An order by District Judge Beth Labson Freeman issued on Monday terminated the plaintiffs’ lawsuit over Google’s alleged violation of gambling and consumer protection laws. The complaint said that by selling, in its Play Store, video game “loot boxes,” which are purchased using fiat or fictitious currency and consist of a collection of secret items of unknown value that can be used in-game, the company illegally preyed on people’s gambling instincts.
This week’s decision comes after the court initially dismissed the complaint in February 2021. In that opinion, Judge Freeman ruled that Google’s Section 230 Communications Decency Act (CDA) defense was viable and that in addition, the plaintiffs failed to plead all elements of their consumer protection claims.
The complainants, including a minor video gamer, subsequently amended their complaint. Google once again moved to dismiss and the plaintiffs opposed. In November, Google moved to strike a proffer submitted by the plaintiffs. The extra information filed to show that one plaintiff lost money as a result of purchasing Loot Boxes was outside the pleadings, untimely, and factually irrelevant, Google said.

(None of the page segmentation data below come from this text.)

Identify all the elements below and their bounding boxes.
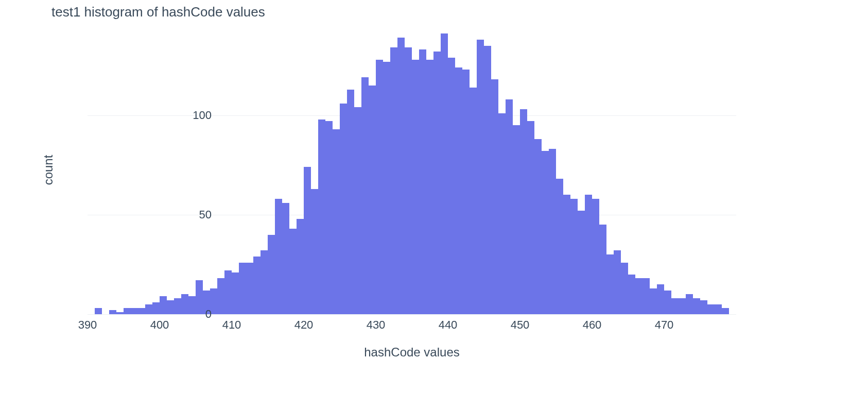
y-tick-label: 0	[205, 308, 212, 321]
histogram-bar	[513, 125, 520, 314]
histogram-bar	[347, 90, 354, 314]
histogram-bar	[643, 278, 650, 314]
histogram-bar	[160, 296, 167, 314]
x-tick-label: 410	[222, 318, 241, 332]
histogram-bar	[340, 104, 347, 314]
x-tick-label: 460	[583, 318, 602, 332]
histogram-bar	[318, 119, 325, 314]
histogram-bar	[376, 60, 383, 314]
histogram-bar	[246, 263, 253, 314]
x-tick-label: 390	[78, 318, 97, 332]
histogram-bar	[534, 139, 542, 314]
histogram-bars	[88, 26, 736, 314]
histogram-bar	[498, 113, 506, 314]
histogram-bar	[679, 298, 686, 314]
histogram-bar	[606, 254, 614, 314]
histogram-bar	[491, 79, 498, 314]
histogram-bar	[570, 199, 578, 314]
histogram-bar	[715, 304, 722, 314]
histogram-bar	[506, 99, 513, 314]
histogram-bar	[333, 129, 340, 314]
histogram-bar	[275, 199, 282, 314]
histogram-bar	[621, 263, 628, 314]
histogram-bar	[232, 272, 239, 314]
histogram-bar	[174, 298, 181, 314]
histogram-bar	[455, 67, 462, 314]
histogram-bar	[217, 278, 224, 314]
histogram-bar	[722, 308, 729, 314]
histogram-bar	[426, 60, 433, 314]
histogram-bar	[650, 288, 657, 314]
histogram-bar	[585, 195, 592, 314]
histogram-bar	[181, 294, 188, 314]
histogram-bar	[628, 275, 635, 314]
histogram-bar	[520, 109, 527, 314]
histogram-bar	[686, 294, 693, 314]
histogram-bar	[390, 47, 397, 314]
histogram-bar	[116, 312, 124, 314]
histogram-bar	[224, 270, 232, 314]
histogram-bar	[433, 52, 441, 314]
histogram-bar	[484, 46, 491, 314]
histogram-bar	[124, 308, 131, 314]
histogram-bar	[282, 203, 289, 314]
y-axis-label: count	[41, 155, 56, 185]
histogram-bar	[239, 263, 246, 314]
histogram-bar	[311, 189, 318, 314]
x-tick-label: 400	[150, 318, 169, 332]
histogram-bar	[289, 229, 297, 314]
histogram-bar	[470, 88, 477, 314]
x-axis-label: hashCode values	[364, 345, 459, 360]
x-tick-label: 420	[294, 318, 314, 332]
histogram-bar	[304, 167, 311, 314]
histogram-bar	[563, 195, 570, 314]
x-tick-label: 430	[367, 318, 386, 332]
histogram-bar	[253, 257, 261, 314]
histogram-bar	[657, 284, 664, 314]
y-tick-label: 50	[199, 208, 212, 221]
histogram-bar	[196, 280, 203, 314]
histogram-bar	[599, 225, 606, 314]
histogram-bar	[95, 308, 102, 314]
histogram-bar	[131, 308, 138, 314]
histogram-bar	[549, 149, 556, 314]
x-tick-label: 450	[511, 318, 530, 332]
histogram-bar	[527, 121, 534, 314]
plot-area	[88, 26, 736, 314]
y-tick-label: 100	[193, 109, 212, 122]
x-tick-label: 440	[439, 318, 458, 332]
histogram-bar	[397, 38, 405, 314]
histogram-bar	[383, 62, 390, 314]
histogram-bar	[167, 300, 174, 314]
histogram-bar	[462, 70, 470, 314]
histogram-bar	[671, 298, 679, 314]
histogram-bar	[109, 310, 116, 314]
histogram-bar	[419, 49, 426, 314]
histogram-bar	[441, 33, 448, 314]
gridline	[88, 314, 736, 315]
histogram-bar	[268, 235, 275, 314]
histogram-bar	[412, 60, 419, 314]
histogram-bar	[477, 40, 484, 314]
histogram-bar	[261, 250, 268, 314]
histogram-bar	[361, 77, 369, 314]
histogram-bar	[592, 199, 599, 314]
chart-title: test1 histogram of hashCode values	[51, 4, 265, 20]
histogram-bar	[188, 296, 196, 314]
histogram-bar	[578, 211, 585, 314]
histogram-bar	[405, 47, 412, 314]
histogram-bar	[614, 250, 621, 314]
histogram-bar	[556, 179, 563, 314]
histogram-bar	[152, 302, 160, 314]
histogram-bar	[700, 300, 707, 314]
histogram-bar	[138, 308, 145, 314]
histogram-bar	[369, 86, 376, 314]
histogram-bar	[448, 58, 455, 314]
histogram-bar	[354, 107, 361, 314]
histogram-bar	[693, 298, 700, 314]
histogram-bar	[145, 304, 152, 314]
histogram-bar	[664, 291, 671, 314]
histogram-bar	[542, 151, 549, 314]
histogram-bar	[325, 121, 333, 314]
histogram-bar	[707, 304, 715, 314]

In this week’s opinion the court partly denied the motion to strike and considered whether the plaintiffs alleged facts that would trigger reconsideration of its prior conclusion that Google is immune from suit under Section 230 of the CDA.
As to Section 230, the court summarized that “when stripped of Plaintiffs’ speculation as to Google’s motives, the conduct alleged in the [amended complaint] amounts to Google’s publication of third-party apps in the Play Store and provision of neutral tools and services to all developers across the Google Play platform.” This conduct, the opinion said, falls squarely within the protection of the CDA, and therefore bars the plaintiffs’ claims to the extent they are based on Google’s receipt of a portion of revenue from loot box sales.
The court found that it was uncertain whether the plaintiffs could plead facts sufficient to circumvent Section 230. However, even if they could, Judge Freeman dismissed the claims with prejudice due to other deficiencies.
The court dismissed the plaintiffs’ California consumer law claims for lack of statutory standing and determined that loot boxes are not illegal slot machines. As to the latter, Judge Freeman ruled that “[b]ased on the relevant case law holding that Loot Box prizes are not things of value under California gambling laws, and absent any case law holding to the contrary, the Court concludes that Loot Boxes are not illegal slot machines under California law.”